Datalore is a collaborative data science platform. The notebook experience has been taken to the next level.

This is a technical review about Datalore.

Datalore technical overview

Datalore separates from similar platforms by its collaboration abilities, developer experience and ease of use.

Datalore is surprisingly flexible platform for many needs such as:

  • Reporting
  • Workflow automation
  • Generic programming
  • One-off data analysis
  • Forecasts

Essentially Datalore takes off the burden of managing the computation environment. It has some integrated tools for the mentioned use cases, but most of the logic is implemented by plain Python or other programming language.

Programming languages supported by Datalore

Python obviously.

R and Scala have been added recently.

Datalore is the only data science platform that supports Kotlin ! Maybe because Kotlin was originally developed by JetBrains…

Datalore notebook is an isolated environment

Being an online environment, Datalore is always available. No more fighting with Python virtual environments, Docker configuration and version dependencies on your laptop.

In Datalore, each notebook is its own environment. This would correspond a pattern where you create a isolated Docker container for each analysis project on your laptop.

Actually, notebook is a bit misleading concept in Datalore. A Datalore notebook groups together a collection of Jupyter notebooks (what you typically call as notebook) in multiple tabs. It is like having multiple sheets in an Excel workbook.

You can manage libraries and file mounts per Datalore notebook. However, for example environment variables are shared among the notebooks.

The environment is Jupyter compatible. This means, you can both import and export as .ipynb files.

Creating a new notebook in Datalore.
Creating a new notebook in Datalore.

Datalore workspaces

You can further organize Datalore with workspaces that contain one or more Datalore notebooks.

Workspaces can be created eg per project or group of users. Notebook access management and overall structuring should become easier.
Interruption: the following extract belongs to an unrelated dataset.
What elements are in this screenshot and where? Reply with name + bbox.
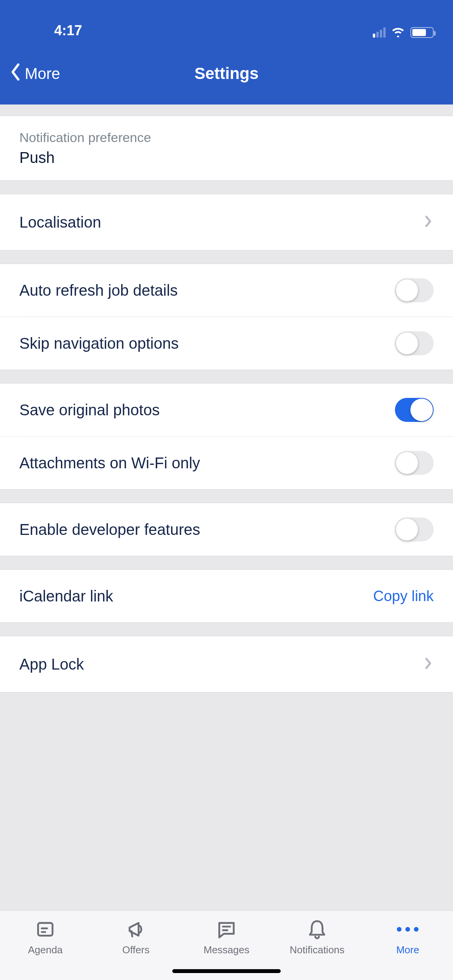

File storage and mounting in Datalore

Datalore has a concept of Notebook files and Workspace files.

The first one is convenient place to store analysis specific data files.

At some point you probably want to create your own .py file for your code utilities. Surprisingly many data science environments struggle with this simple task, but not Datalore! Importing your custom .py modules is easy from the notebook files.

Workspace files are accessible with the collaborators within the workspace.

Fetching data from cloud storage services is smart for larger files. Or if the source files must be kept in the original location. At the moment Datalore supports file storage mounting from Amazon S3 and Google Cloud Storage. Also SMB and CIFS protocols are supported

Reports and inputs in Datalore

My absolute favorite feature is the ability to create and share reports from notebooks. In the report builder you simply choose the cell you want to include. It is possible to show both the code and the output.

The report can be made public or shared only within your team. If the report is defined as interactive, the viewers can control the data at some extent. In the static mode only commenting is allowed.

Combined with interactive inputs, this stuff becomes pretty cool!

The report builder view might change how we think about business intelligence. It gives data scientist fast track to showcase the results for their audiences.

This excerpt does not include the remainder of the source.